__Extracted data__.

==========

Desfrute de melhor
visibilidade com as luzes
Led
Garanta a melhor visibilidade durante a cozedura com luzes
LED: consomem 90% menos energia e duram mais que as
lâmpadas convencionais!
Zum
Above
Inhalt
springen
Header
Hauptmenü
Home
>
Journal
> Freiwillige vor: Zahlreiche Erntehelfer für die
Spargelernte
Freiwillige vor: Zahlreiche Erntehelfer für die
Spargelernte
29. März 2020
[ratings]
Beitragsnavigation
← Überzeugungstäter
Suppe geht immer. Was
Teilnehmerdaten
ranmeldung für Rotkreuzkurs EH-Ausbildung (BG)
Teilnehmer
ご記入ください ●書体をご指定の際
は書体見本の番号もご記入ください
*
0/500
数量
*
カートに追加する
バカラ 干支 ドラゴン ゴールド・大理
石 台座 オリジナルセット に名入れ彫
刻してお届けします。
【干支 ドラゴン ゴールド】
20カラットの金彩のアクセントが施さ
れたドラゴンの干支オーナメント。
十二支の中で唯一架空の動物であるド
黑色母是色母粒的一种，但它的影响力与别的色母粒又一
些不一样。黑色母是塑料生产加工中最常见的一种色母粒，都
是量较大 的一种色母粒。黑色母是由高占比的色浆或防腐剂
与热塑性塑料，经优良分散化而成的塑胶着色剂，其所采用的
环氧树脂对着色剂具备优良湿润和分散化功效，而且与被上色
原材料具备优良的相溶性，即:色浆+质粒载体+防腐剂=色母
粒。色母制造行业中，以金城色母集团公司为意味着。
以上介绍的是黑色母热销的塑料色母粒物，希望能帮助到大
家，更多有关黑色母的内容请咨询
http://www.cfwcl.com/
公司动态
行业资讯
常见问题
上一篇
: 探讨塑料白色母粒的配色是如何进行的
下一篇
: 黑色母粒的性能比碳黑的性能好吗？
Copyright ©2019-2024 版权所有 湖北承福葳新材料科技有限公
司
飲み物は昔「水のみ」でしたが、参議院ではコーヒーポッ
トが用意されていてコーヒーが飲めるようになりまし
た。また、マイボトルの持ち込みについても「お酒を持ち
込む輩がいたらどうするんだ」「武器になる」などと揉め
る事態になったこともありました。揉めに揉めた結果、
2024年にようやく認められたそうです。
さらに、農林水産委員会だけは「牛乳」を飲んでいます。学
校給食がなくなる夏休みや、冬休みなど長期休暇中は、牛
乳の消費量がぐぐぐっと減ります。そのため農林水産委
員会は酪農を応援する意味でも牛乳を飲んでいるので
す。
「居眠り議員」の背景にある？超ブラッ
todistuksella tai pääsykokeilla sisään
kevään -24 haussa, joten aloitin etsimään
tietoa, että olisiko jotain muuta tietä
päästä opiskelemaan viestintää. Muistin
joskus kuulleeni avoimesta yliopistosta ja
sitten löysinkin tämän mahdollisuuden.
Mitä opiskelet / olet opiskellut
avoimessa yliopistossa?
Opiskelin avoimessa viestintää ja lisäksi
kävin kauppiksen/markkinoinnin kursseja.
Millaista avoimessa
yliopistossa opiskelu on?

==========

Nothing but the lines from the one with "29. März 2020" through the last line of the records above should be retyped, and those word for word.

__Response below__.
29. März 2020
[ratings]
Beitragsnavigation
← Überzeugungstäter
Suppe geht immer. Was
Teilnehmerdaten
ranmeldung für Rotkreuzkurs EH-Ausbildung (BG)
Teilnehmer
ご記入ください ●書体をご指定の際
は書体見本の番号もご記入ください
*
0/500
数量
*
カートに追加する
バカラ 干支 ドラゴン ゴールド・大理
石 台座 オリジナルセット に名入れ彫
刻してお届けします。
【干支 ドラゴン ゴールド】
20カラットの金彩のアクセントが施さ
れたドラゴンの干支オーナメント。
十二支の中で唯一架空の動物であるド
黑色母是色母粒的一种，但它的影响力与别的色母粒又一
些不一样。黑色母是塑料生产加工中最常见的一种色母粒，都
是量较大 的一种色母粒。黑色母是由高占比的色浆或防腐剂
与热塑性塑料，经优良分散化而成的塑胶着色剂，其所采用的
环氧树脂对着色剂具备优良湿润和分散化功效，而且与被上色
原材料具备优良的相溶性，即:色浆+质粒载体+防腐剂=色母
粒。色母制造行业中，以金城色母集团公司为意味着。
以上介绍的是黑色母热销的塑料色母粒物，希望能帮助到大
家，更多有关黑色母的内容请咨询
http://www.cfwcl.com/
公司动态
行业资讯
常见问题
上一篇
: 探讨塑料白色母粒的配色是如何进行的
下一篇
: 黑色母粒的性能比碳黑的性能好吗？
Copyright ©2019-2024 版权所有 湖北承福葳新材料科技有限公
司
飲み物は昔「水のみ」でしたが、参議院ではコーヒーポッ
トが用意されていてコーヒーが飲めるようになりまし
た。また、マイボトルの持ち込みについても「お酒を持ち
込む輩がいたらどうするんだ」「武器になる」などと揉め
る事態になったこともありました。揉めに揉めた結果、
2024年にようやく認められたそうです。
さらに、農林水産委員会だけは「牛乳」を飲んでいます。学
校給食がなくなる夏休みや、冬休みなど長期休暇中は、牛
乳の消費量がぐぐぐっと減ります。そのため農林水産委
員会は酪農を応援する意味でも牛乳を飲んでいるので
す。
「居眠り議員」の背景にある？超ブラッ
todistuksella tai pääsykokeilla sisään
kevään -24 haussa, joten aloitin etsimään
tietoa, että olisiko jotain muuta tietä
päästä opiskelemaan viestintää. Muistin
joskus kuulleeni avoimesta yliopistosta ja
sitten löysinkin tämän mahdollisuuden.
Mitä opiskelet / olet opiskellut
avoimessa yliopistossa?
Opiskelin avoimessa viestintää ja lisäksi
kävin kauppiksen/markkinoinnin kursseja.
Millaista avoimessa
yliopistossa opiskelu on?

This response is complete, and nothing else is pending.